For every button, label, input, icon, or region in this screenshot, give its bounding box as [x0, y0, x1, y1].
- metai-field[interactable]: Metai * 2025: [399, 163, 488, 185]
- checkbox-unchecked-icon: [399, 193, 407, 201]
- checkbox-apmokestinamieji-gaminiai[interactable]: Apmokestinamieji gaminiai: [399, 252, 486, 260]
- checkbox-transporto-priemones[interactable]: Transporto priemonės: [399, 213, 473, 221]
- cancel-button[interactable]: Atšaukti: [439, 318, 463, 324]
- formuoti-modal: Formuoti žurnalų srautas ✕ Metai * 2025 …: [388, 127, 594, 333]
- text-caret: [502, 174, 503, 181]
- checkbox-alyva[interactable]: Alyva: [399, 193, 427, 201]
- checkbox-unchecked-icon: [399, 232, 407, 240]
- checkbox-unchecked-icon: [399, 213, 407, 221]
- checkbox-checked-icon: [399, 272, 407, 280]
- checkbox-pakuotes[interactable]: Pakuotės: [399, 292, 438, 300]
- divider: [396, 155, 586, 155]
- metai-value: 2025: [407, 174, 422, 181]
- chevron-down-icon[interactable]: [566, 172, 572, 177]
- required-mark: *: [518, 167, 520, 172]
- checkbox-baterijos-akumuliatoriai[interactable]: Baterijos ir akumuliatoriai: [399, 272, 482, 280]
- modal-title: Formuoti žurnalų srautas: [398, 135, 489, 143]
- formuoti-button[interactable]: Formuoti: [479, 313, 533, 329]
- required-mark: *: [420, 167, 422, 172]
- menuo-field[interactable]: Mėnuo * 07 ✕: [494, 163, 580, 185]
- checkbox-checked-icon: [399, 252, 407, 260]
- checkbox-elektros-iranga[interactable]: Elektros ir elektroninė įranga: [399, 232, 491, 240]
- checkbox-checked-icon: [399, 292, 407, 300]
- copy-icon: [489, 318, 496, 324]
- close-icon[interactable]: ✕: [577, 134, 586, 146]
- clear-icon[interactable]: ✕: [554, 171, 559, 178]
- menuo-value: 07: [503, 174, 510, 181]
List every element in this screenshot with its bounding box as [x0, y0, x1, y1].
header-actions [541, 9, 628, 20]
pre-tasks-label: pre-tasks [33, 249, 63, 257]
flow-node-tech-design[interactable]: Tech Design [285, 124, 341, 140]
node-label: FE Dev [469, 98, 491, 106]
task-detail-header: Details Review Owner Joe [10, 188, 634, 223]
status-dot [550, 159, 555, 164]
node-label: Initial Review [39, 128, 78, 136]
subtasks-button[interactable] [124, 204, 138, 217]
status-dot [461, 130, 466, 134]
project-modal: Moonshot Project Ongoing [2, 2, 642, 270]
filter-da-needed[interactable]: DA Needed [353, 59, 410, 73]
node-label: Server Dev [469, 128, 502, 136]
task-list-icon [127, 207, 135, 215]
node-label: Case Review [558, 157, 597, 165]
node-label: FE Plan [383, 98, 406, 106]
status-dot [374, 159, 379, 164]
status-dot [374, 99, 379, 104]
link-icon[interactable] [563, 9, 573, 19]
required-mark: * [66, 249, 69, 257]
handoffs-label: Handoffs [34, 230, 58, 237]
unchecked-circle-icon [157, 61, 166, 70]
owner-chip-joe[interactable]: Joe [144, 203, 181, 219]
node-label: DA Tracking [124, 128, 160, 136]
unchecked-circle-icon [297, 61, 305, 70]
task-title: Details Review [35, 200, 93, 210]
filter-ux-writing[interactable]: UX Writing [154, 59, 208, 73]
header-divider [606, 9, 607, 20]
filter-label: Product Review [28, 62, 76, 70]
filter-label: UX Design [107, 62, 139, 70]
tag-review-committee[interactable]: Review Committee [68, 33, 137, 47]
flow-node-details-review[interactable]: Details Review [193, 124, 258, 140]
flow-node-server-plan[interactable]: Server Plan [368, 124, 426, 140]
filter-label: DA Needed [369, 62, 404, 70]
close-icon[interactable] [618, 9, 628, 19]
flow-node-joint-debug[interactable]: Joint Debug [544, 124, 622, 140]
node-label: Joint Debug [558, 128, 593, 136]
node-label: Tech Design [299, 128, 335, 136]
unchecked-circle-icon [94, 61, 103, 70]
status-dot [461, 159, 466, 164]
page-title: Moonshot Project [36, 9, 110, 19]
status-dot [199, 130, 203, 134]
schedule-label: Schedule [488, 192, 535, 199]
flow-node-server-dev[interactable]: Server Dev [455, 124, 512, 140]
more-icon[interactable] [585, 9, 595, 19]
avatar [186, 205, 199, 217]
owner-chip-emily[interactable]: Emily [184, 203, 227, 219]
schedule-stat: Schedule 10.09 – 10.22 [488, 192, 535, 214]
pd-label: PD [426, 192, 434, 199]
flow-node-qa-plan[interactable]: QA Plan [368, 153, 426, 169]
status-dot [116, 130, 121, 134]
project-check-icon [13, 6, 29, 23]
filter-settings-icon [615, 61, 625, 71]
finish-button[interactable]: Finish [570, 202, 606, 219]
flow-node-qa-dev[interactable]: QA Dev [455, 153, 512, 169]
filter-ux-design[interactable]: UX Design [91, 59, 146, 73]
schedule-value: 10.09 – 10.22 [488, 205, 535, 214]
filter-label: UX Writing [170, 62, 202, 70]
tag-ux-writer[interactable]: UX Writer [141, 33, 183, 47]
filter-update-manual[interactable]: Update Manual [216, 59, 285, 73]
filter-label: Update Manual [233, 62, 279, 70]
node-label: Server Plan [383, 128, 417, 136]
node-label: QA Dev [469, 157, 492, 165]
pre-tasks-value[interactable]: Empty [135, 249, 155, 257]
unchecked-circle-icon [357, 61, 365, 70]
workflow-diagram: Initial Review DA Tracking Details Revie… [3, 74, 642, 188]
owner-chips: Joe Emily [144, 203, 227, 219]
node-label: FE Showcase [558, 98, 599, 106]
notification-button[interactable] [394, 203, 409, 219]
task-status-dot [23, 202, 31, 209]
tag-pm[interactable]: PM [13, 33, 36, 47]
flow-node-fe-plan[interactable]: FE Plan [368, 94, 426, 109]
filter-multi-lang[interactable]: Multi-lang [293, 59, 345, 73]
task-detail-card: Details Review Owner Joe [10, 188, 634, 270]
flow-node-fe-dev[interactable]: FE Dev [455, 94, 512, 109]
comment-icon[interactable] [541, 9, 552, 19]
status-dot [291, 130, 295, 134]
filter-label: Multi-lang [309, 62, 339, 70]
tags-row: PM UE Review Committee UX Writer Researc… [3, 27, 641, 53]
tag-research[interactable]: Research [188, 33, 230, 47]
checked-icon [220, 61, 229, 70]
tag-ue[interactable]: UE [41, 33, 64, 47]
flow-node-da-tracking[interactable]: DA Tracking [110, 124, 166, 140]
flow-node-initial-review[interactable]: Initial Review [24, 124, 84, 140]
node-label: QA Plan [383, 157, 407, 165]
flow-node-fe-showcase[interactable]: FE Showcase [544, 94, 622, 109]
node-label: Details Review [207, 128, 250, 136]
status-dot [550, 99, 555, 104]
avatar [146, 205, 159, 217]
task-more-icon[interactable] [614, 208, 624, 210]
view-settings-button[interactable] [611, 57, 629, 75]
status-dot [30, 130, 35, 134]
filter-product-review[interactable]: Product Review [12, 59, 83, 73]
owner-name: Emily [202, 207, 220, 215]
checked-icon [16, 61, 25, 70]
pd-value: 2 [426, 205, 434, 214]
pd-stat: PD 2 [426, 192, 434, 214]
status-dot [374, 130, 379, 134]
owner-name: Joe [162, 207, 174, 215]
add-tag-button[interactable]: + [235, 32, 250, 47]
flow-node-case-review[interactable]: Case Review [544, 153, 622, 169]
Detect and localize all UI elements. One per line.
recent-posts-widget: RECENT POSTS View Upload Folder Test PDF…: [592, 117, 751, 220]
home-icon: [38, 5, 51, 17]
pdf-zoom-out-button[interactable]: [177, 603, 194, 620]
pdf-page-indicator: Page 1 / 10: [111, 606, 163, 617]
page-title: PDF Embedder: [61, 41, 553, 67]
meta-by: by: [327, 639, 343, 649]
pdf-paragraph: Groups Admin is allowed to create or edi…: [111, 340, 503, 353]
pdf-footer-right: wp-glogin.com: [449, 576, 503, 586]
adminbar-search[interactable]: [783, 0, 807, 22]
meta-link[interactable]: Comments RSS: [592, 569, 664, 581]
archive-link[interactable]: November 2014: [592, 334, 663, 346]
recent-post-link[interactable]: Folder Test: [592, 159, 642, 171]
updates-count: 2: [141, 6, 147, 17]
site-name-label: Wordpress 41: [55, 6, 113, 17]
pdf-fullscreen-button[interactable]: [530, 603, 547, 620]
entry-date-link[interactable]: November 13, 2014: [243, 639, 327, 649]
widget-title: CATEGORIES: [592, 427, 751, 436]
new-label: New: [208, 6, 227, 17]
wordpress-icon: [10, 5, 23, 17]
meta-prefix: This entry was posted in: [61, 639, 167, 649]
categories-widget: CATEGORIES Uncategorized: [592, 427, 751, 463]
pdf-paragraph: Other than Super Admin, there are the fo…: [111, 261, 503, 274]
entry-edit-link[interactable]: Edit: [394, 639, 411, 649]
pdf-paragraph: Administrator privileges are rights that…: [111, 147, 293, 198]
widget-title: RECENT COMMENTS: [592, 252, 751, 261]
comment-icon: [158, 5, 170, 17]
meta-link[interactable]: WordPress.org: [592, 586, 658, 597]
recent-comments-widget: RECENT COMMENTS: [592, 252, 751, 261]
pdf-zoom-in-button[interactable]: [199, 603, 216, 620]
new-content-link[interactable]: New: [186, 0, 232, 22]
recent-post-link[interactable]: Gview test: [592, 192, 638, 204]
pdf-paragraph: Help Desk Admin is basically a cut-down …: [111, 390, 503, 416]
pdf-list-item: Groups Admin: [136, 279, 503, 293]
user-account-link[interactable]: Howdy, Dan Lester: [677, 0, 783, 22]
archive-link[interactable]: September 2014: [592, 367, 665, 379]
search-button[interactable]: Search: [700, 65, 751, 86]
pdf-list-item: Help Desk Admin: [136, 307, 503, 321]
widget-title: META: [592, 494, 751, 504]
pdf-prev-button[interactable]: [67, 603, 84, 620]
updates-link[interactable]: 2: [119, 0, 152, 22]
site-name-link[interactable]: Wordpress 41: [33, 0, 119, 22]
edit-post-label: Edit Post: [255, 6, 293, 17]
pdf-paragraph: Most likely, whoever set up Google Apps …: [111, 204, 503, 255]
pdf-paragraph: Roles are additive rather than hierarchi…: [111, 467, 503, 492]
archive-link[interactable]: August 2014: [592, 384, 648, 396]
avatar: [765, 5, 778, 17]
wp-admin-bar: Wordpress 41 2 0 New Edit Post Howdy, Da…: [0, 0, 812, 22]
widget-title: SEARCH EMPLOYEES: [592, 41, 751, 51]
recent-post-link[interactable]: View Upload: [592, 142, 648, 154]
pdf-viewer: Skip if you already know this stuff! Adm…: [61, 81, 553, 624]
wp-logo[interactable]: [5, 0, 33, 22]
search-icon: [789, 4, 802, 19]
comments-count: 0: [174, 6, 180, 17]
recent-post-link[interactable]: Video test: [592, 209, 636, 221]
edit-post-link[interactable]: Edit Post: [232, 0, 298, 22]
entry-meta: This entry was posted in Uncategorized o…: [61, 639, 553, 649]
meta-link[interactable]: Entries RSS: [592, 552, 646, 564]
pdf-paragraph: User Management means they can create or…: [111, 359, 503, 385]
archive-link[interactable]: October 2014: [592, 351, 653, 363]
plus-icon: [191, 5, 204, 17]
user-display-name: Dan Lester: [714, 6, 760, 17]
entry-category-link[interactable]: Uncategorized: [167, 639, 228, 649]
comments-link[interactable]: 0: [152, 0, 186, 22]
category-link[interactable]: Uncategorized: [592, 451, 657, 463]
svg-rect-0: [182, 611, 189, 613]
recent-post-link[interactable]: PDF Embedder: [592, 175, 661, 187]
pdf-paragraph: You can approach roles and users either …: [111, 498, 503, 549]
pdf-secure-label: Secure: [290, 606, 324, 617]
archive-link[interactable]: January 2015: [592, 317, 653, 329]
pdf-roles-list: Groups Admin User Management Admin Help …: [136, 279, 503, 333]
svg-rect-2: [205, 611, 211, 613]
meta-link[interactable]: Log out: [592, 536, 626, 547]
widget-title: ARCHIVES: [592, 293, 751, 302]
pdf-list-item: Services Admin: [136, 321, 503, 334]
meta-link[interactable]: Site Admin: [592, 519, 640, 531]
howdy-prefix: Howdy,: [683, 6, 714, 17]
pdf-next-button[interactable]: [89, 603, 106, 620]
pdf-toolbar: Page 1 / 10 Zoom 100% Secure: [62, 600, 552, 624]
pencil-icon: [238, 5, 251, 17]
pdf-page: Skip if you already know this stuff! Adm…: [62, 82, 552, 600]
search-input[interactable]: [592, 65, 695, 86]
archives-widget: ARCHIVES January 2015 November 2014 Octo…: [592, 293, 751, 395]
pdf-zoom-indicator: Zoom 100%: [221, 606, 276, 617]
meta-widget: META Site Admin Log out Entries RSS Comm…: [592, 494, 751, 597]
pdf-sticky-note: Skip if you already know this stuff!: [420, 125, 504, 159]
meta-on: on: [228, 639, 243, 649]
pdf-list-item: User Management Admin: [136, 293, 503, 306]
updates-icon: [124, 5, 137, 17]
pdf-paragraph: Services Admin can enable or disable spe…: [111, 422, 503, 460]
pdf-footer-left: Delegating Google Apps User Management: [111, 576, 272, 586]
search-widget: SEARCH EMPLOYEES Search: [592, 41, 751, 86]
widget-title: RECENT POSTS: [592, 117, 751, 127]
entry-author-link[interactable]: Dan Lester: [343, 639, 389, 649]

════════════════

## WHAT IS REQUIRED
Scan the data above for the string "Upload". Copy every line in which it appears.

## COMPLETED TASK
recent-posts-widget: RECENT POSTS View Upload Folder Test PDF…: [592, 117, 751, 220]
recent-post-link[interactable]: View Upload: [592, 142, 648, 154]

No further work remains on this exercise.